[Opening LISTED ENTRIES section]
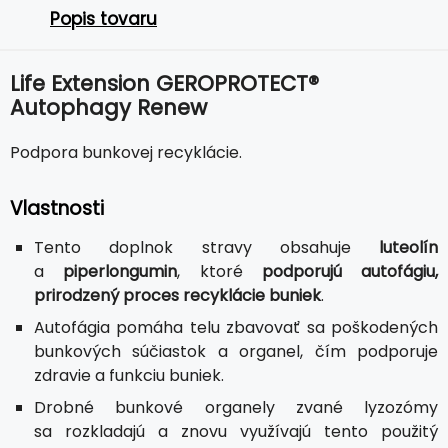
Popis tovaru
Life Extension GEROPROTECT®
Autophagy Renew
Podpora bunkovej recyklácie.
Vlastnosti
Tento doplnok stravy obsahuje
luteolín
a
piperlongumin
, ktoré
podporujú autofágiu,
prirodzený proces recyklácie buniek
.
Autofágia pomáha telu zbavovať sa poškodených
bunkových súčiastok a organel, čím podporuje
zdravie a funkciu buniek.
Drobné bunkové organely zvané lyzozómy
sa rozkladajú a znovu využívajú tento použitý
[Closing LISTED ENTRIES section]
WHAT YOU SHOULD DO =>
Line for line, restate the data above and omit every picture.

TASK OUTPUT =>
Popis tovaru
Life Extension GEROPROTECT®
Autophagy Renew
Podpora bunkovej recyklácie.
Vlastnosti
Tento doplnok stravy obsahuje
luteolín
a
piperlongumin
, ktoré
podporujú autofágiu,
prirodzený proces recyklácie buniek
.
Autofágia pomáha telu zbavovať sa poškodených
bunkových súčiastok a organel, čím podporuje
zdravie a funkciu buniek.
Drobné bunkové organely zvané lyzozómy
sa rozkladajú a znovu využívajú tento použitý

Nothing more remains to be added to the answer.